Macerie dentro e fuori: ricordando L’Aquila

sabato 30 gennaio 2016


A distanza di quasi 7 anni, del terremoto che colpì l’Abruzzo – e in particolar modo L’Aquila – nell’aprile 2009, nessuno sembra più ricordarsi. Un evento che ha occupato ampio spazio nell’agenda setting nei mesi successivi al disastro, ma che è stato poi totalmente rimosso, soppiantato da più recenti e catastrofici episodi. Ma di quel triste e tragico evento i sopravvissuti, i parenti delle vittime, gli abitanti di una città per molti versi ancora fantasma, portano addosso ancora i segni tangibili di un dolore del quale non è facile disfarsi. A ricordarci tutto questo, giovedì scorso, la ripresentazione del libro curato dal giornalista della Rai Umberto Braccili, "Macerie dentro e fuori" presso la Biblioteca Marconi. Il volume in realtà era uscito nel 2010, edito in proprio perché nessuna casa editrice se ne era fatta carico. Tra mille difficoltà il volume ha comunque trovato una sua distribuzione: apprezzato da migliaia di lettori è riuscito a ritagliarsi uno spazio anche all’interno della fiera editoriale di Torino, ove il suo autore è stato invitato nel 2011. Questa ri-presentazione ha rappresentato il preludio ad una serie di incontri di approfondimento sociologico, psicologico, antropologico, tecnico, cinematografico, che avranno luogo nei prossimi mesi nella sede dell'associazione "Nel Blu Studios", di Roma.
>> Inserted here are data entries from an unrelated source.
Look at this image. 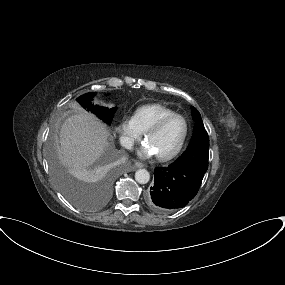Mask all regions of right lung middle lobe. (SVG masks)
I'll list each match as a JSON object with an SVG mask.
<instances>
[{
    "label": "right lung middle lobe",
    "instance_id": "obj_1",
    "mask_svg": "<svg viewBox=\"0 0 285 285\" xmlns=\"http://www.w3.org/2000/svg\"><path fill=\"white\" fill-rule=\"evenodd\" d=\"M94 96V93H86L77 98V102L80 103L83 107L87 108L89 111L96 114L100 119H102L105 123L111 124L113 119V115L116 112L117 108H106L103 106L93 105L91 103V99ZM53 150L50 152V159L52 164V170L55 175L56 182L62 191V193L66 196L68 200H70L76 206L83 209L93 208L95 205L90 203L79 191L77 185L69 179L62 170L58 167ZM102 186L104 190V194L107 196L109 193V186L111 182L110 176H105L102 179Z\"/></svg>",
    "mask_w": 285,
    "mask_h": 285
}]
</instances>
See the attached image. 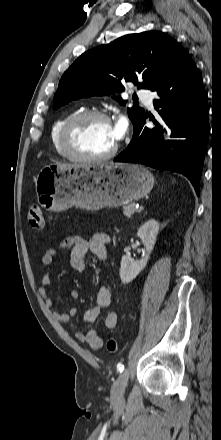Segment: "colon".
I'll list each match as a JSON object with an SVG mask.
<instances>
[{"label": "colon", "instance_id": "colon-1", "mask_svg": "<svg viewBox=\"0 0 221 440\" xmlns=\"http://www.w3.org/2000/svg\"><path fill=\"white\" fill-rule=\"evenodd\" d=\"M28 221L32 228L42 229L44 227V218L41 208L37 205L30 207L28 211ZM106 348L109 352L116 353L119 350V343L114 338H109L106 341Z\"/></svg>", "mask_w": 221, "mask_h": 440}]
</instances>
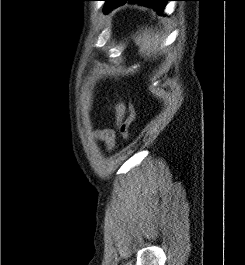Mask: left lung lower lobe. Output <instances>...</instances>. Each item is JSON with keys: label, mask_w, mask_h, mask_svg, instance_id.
<instances>
[{"label": "left lung lower lobe", "mask_w": 245, "mask_h": 265, "mask_svg": "<svg viewBox=\"0 0 245 265\" xmlns=\"http://www.w3.org/2000/svg\"><path fill=\"white\" fill-rule=\"evenodd\" d=\"M167 1H172V0H108L106 1L103 11L104 13H107L117 6L125 4L126 2H130V3H139L146 6H151L157 11L158 14H162L163 9L165 7V3Z\"/></svg>", "instance_id": "0a47b994"}]
</instances>
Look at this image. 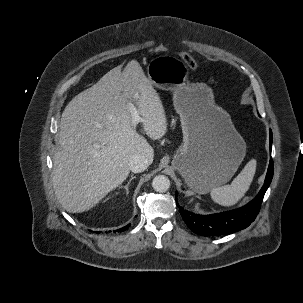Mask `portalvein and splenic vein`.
<instances>
[{
    "label": "portal vein and splenic vein",
    "instance_id": "1",
    "mask_svg": "<svg viewBox=\"0 0 303 303\" xmlns=\"http://www.w3.org/2000/svg\"><path fill=\"white\" fill-rule=\"evenodd\" d=\"M128 108L131 112L132 123L134 126H136L139 122L143 121V119L139 116V113L133 103H129Z\"/></svg>",
    "mask_w": 303,
    "mask_h": 303
}]
</instances>
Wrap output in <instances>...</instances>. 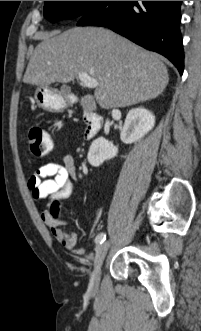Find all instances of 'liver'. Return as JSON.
I'll use <instances>...</instances> for the list:
<instances>
[{"mask_svg": "<svg viewBox=\"0 0 201 331\" xmlns=\"http://www.w3.org/2000/svg\"><path fill=\"white\" fill-rule=\"evenodd\" d=\"M87 73L99 85L80 104L95 111L132 106L158 97L169 82L166 66L151 52L104 28L76 27L46 34L35 48L23 82L39 87L68 83Z\"/></svg>", "mask_w": 201, "mask_h": 331, "instance_id": "1", "label": "liver"}]
</instances>
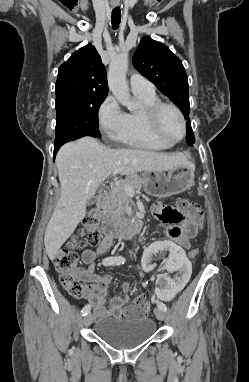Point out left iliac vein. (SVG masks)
<instances>
[{
    "label": "left iliac vein",
    "mask_w": 249,
    "mask_h": 382,
    "mask_svg": "<svg viewBox=\"0 0 249 382\" xmlns=\"http://www.w3.org/2000/svg\"><path fill=\"white\" fill-rule=\"evenodd\" d=\"M154 314L157 317V319H159V320H164L166 318L165 311L161 310L160 308H155Z\"/></svg>",
    "instance_id": "4c4485c4"
}]
</instances>
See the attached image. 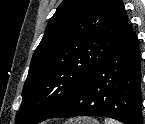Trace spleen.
<instances>
[{"instance_id":"1","label":"spleen","mask_w":145,"mask_h":124,"mask_svg":"<svg viewBox=\"0 0 145 124\" xmlns=\"http://www.w3.org/2000/svg\"><path fill=\"white\" fill-rule=\"evenodd\" d=\"M105 124H120V123H118L117 121H114L112 119H106Z\"/></svg>"}]
</instances>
Questo ciclo di iniziative costituirà anche l'occasione per il lancio di un concorso di corti a tema sul rapporto tra l'uomo e il dolore conseguente ad un evento "catastrofico".
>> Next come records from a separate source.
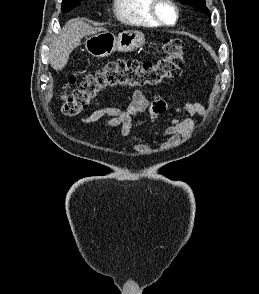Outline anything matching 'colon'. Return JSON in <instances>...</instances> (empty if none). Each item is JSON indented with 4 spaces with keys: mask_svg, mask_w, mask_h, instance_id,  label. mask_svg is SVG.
Listing matches in <instances>:
<instances>
[{
    "mask_svg": "<svg viewBox=\"0 0 259 294\" xmlns=\"http://www.w3.org/2000/svg\"><path fill=\"white\" fill-rule=\"evenodd\" d=\"M162 48L164 56L156 62L123 59L88 73L76 89L61 96V111L66 116H75L87 109L91 101L107 88L155 86L178 77L184 65V41L165 39ZM75 83L76 76H70L66 89Z\"/></svg>",
    "mask_w": 259,
    "mask_h": 294,
    "instance_id": "5ec220e1",
    "label": "colon"
}]
</instances>
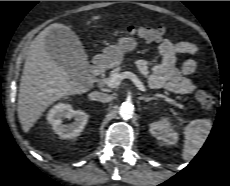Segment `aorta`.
<instances>
[{
	"instance_id": "aorta-1",
	"label": "aorta",
	"mask_w": 230,
	"mask_h": 186,
	"mask_svg": "<svg viewBox=\"0 0 230 186\" xmlns=\"http://www.w3.org/2000/svg\"><path fill=\"white\" fill-rule=\"evenodd\" d=\"M119 114L123 119H130L134 114V107L130 103H123L120 106Z\"/></svg>"
}]
</instances>
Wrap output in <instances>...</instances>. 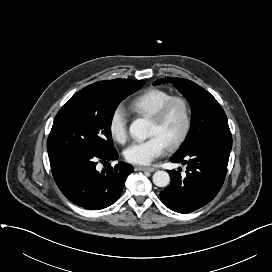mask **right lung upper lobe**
Returning <instances> with one entry per match:
<instances>
[{
	"instance_id": "cb5924a9",
	"label": "right lung upper lobe",
	"mask_w": 272,
	"mask_h": 272,
	"mask_svg": "<svg viewBox=\"0 0 272 272\" xmlns=\"http://www.w3.org/2000/svg\"><path fill=\"white\" fill-rule=\"evenodd\" d=\"M118 80L119 79H114V80H109V81H100V82H96L95 84H92V85L108 87V86H111V85L115 84L116 82H118Z\"/></svg>"
}]
</instances>
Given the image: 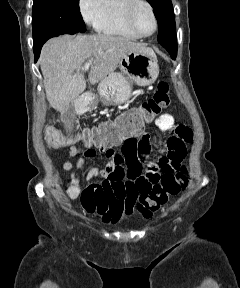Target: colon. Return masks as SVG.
Segmentation results:
<instances>
[{
    "label": "colon",
    "mask_w": 240,
    "mask_h": 288,
    "mask_svg": "<svg viewBox=\"0 0 240 288\" xmlns=\"http://www.w3.org/2000/svg\"><path fill=\"white\" fill-rule=\"evenodd\" d=\"M171 103L169 84L163 80L157 85L154 95L137 108L130 109L115 120L83 132L75 139L64 137L56 128H48L45 140L49 147L60 148L77 141L92 145L103 141H116L139 133ZM188 184L187 169L180 165L176 173L164 174L158 184L137 200V210L146 218L152 216L170 198L177 196Z\"/></svg>",
    "instance_id": "obj_1"
}]
</instances>
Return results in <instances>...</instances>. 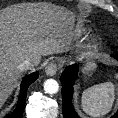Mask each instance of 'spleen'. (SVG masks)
<instances>
[{
  "label": "spleen",
  "instance_id": "1",
  "mask_svg": "<svg viewBox=\"0 0 118 118\" xmlns=\"http://www.w3.org/2000/svg\"><path fill=\"white\" fill-rule=\"evenodd\" d=\"M113 99L112 85L101 83L86 89L83 94L82 106L86 113L97 117L108 112Z\"/></svg>",
  "mask_w": 118,
  "mask_h": 118
}]
</instances>
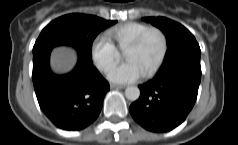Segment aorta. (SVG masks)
<instances>
[{"label": "aorta", "instance_id": "762f6f07", "mask_svg": "<svg viewBox=\"0 0 238 145\" xmlns=\"http://www.w3.org/2000/svg\"><path fill=\"white\" fill-rule=\"evenodd\" d=\"M125 96L128 100L136 101L140 96V90L137 86H128L125 89Z\"/></svg>", "mask_w": 238, "mask_h": 145}]
</instances>
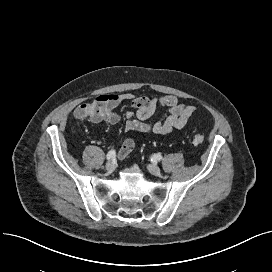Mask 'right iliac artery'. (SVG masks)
<instances>
[{"label": "right iliac artery", "instance_id": "obj_1", "mask_svg": "<svg viewBox=\"0 0 272 272\" xmlns=\"http://www.w3.org/2000/svg\"><path fill=\"white\" fill-rule=\"evenodd\" d=\"M115 156H116L115 150H110L106 155V159L107 160H112V159L115 158Z\"/></svg>", "mask_w": 272, "mask_h": 272}]
</instances>
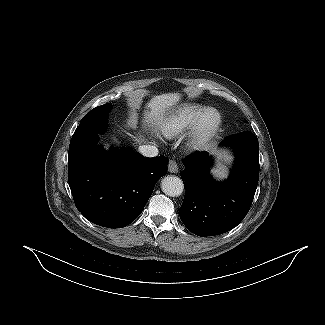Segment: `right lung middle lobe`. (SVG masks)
Wrapping results in <instances>:
<instances>
[{
    "mask_svg": "<svg viewBox=\"0 0 325 325\" xmlns=\"http://www.w3.org/2000/svg\"><path fill=\"white\" fill-rule=\"evenodd\" d=\"M112 108L110 104H104L92 109L81 120L75 130L76 134L103 133L107 125V117Z\"/></svg>",
    "mask_w": 325,
    "mask_h": 325,
    "instance_id": "dd1d6c3e",
    "label": "right lung middle lobe"
}]
</instances>
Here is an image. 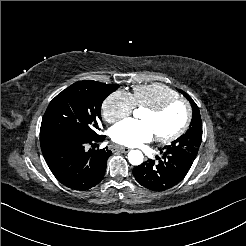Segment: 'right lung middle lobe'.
Instances as JSON below:
<instances>
[{"label":"right lung middle lobe","mask_w":246,"mask_h":246,"mask_svg":"<svg viewBox=\"0 0 246 246\" xmlns=\"http://www.w3.org/2000/svg\"><path fill=\"white\" fill-rule=\"evenodd\" d=\"M117 84L78 81L59 93L49 104L40 135L61 133L86 138L98 136L103 100L118 89Z\"/></svg>","instance_id":"1"}]
</instances>
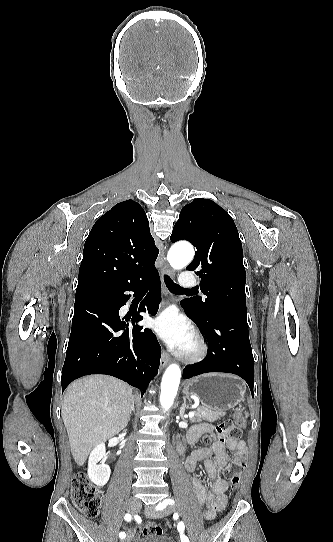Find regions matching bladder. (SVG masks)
Masks as SVG:
<instances>
[{
    "label": "bladder",
    "instance_id": "bladder-1",
    "mask_svg": "<svg viewBox=\"0 0 333 542\" xmlns=\"http://www.w3.org/2000/svg\"><path fill=\"white\" fill-rule=\"evenodd\" d=\"M136 542H174L171 537L161 534H148L137 539Z\"/></svg>",
    "mask_w": 333,
    "mask_h": 542
}]
</instances>
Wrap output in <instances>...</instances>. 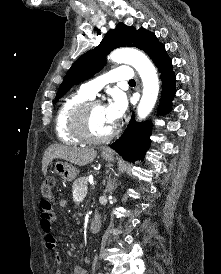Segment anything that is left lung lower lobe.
<instances>
[{
	"mask_svg": "<svg viewBox=\"0 0 221 274\" xmlns=\"http://www.w3.org/2000/svg\"><path fill=\"white\" fill-rule=\"evenodd\" d=\"M155 63L162 80V96L158 113H166L171 110V101L175 96V75L172 70L171 59L167 55L163 45L158 47L150 55ZM151 135V123L149 121L138 123L132 115V119L128 124L123 135L110 145L125 160L135 161L141 160L145 156L146 150L149 148Z\"/></svg>",
	"mask_w": 221,
	"mask_h": 274,
	"instance_id": "1",
	"label": "left lung lower lobe"
}]
</instances>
Ma perché tornare su un evento avvenuto, ormai, quasi 7 anni fa? Perché il dolore dei sopravvissuti non si è estinto, perché i colpevoli non sono stati ancora individuati. O puniti. Perché chi ha costruito le case “di burro” è lì a ristrutturale. Perché i genitori delle vittime si sono sentite – e tuttora si sentono – abbandonate da quelle istituzioni che avrebbero dovuto vigilare sulla vita dei loro figli. Perché le conseguenze con cui chi è sopravvissuto deve combattere sono ancora lì, sotto gli occhi di tutti: la ricostruzione va a rilento, alcuni tra i sopravvissuti sono ancora alle prese con la cura “delle ferite”, fisiche e psicologiche, e sono costretti a far fronte a tutto questo senza sovvenzioni o sussidi. Perché si è smesso di interrogarsi sul futuro de L'Aquila. Perché nessuno ha detto dove siano finiti i fondi raccolti per le vittime. Perché quanto accaduto continua ad accadere e non deve più passare sotto silenzio. Perché solo continuando a parlarne e a ricordare si può evitare che accada ancora. E ancora.
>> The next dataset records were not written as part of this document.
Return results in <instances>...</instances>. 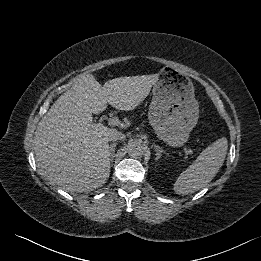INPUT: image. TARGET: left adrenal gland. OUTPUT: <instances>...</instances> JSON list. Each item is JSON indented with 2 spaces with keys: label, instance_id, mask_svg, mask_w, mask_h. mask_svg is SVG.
<instances>
[{
  "label": "left adrenal gland",
  "instance_id": "a2214340",
  "mask_svg": "<svg viewBox=\"0 0 261 261\" xmlns=\"http://www.w3.org/2000/svg\"><path fill=\"white\" fill-rule=\"evenodd\" d=\"M154 148L156 150V160L160 159V157L163 153L166 154V152L164 150H162V148L160 146L154 145Z\"/></svg>",
  "mask_w": 261,
  "mask_h": 261
}]
</instances>
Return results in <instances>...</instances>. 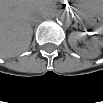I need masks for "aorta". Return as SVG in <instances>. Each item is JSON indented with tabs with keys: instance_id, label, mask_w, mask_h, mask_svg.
Listing matches in <instances>:
<instances>
[{
	"instance_id": "aorta-1",
	"label": "aorta",
	"mask_w": 103,
	"mask_h": 103,
	"mask_svg": "<svg viewBox=\"0 0 103 103\" xmlns=\"http://www.w3.org/2000/svg\"><path fill=\"white\" fill-rule=\"evenodd\" d=\"M56 20L61 26H69L72 23L71 13L67 10H60L56 15Z\"/></svg>"
}]
</instances>
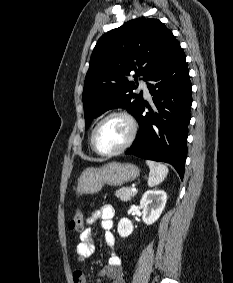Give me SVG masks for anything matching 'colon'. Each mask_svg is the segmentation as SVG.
Listing matches in <instances>:
<instances>
[{
    "label": "colon",
    "instance_id": "colon-1",
    "mask_svg": "<svg viewBox=\"0 0 233 283\" xmlns=\"http://www.w3.org/2000/svg\"><path fill=\"white\" fill-rule=\"evenodd\" d=\"M84 215L81 211H77L69 223V229L73 231H81L84 227Z\"/></svg>",
    "mask_w": 233,
    "mask_h": 283
}]
</instances>
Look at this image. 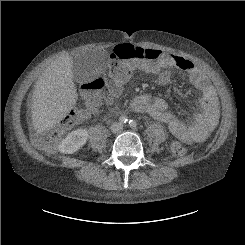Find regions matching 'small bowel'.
<instances>
[{
	"label": "small bowel",
	"instance_id": "c3829d8e",
	"mask_svg": "<svg viewBox=\"0 0 245 245\" xmlns=\"http://www.w3.org/2000/svg\"><path fill=\"white\" fill-rule=\"evenodd\" d=\"M147 62L136 65L134 70H142L156 74V84L168 86L172 84V69L176 68L187 76L191 84L200 91L198 111L191 124H187L176 113L168 108L167 102L161 97L144 94L132 102V109L137 113L149 114L153 118L165 123L170 131L182 140L193 143L205 140L217 126L219 107L216 90L210 84L206 75L194 63L182 55L164 53L154 48L146 49ZM150 64L153 65L150 68ZM156 65H161L158 68ZM68 74L62 71L55 73V77L67 78ZM122 84L107 95H101V104H110L118 96Z\"/></svg>",
	"mask_w": 245,
	"mask_h": 245
}]
</instances>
Troppi, in Italia, i terremoti per cui si è sofferto, i morti per cui si è pianto, senza che questo permettesse di avere uno Stato capace di stare più vicino alle vittime, ai feriti, ai familiari. Che prevenisse situazioni di pericolo, che perseguisse i responsabili. Perché ad una tragedia ne succede sempre un'altra ed il "morto fresco" fa più notizia. E allora torniamo e fermiamoci ad analizzare cosa è avvenuto a L'Aquila, e perché. Si resta con le macerie delle case crollate, e per molti con il lacerante dolore della perdita di una persona cara: solo una consapevolezza collettiva ci farà evitare nuove tragedie. La giornata della memoria è appena trascorsa e l'imperativo è comune: non dimenticare. Specialmente se si pensa che, forse, quella tragedia avremmo potuto evitarla.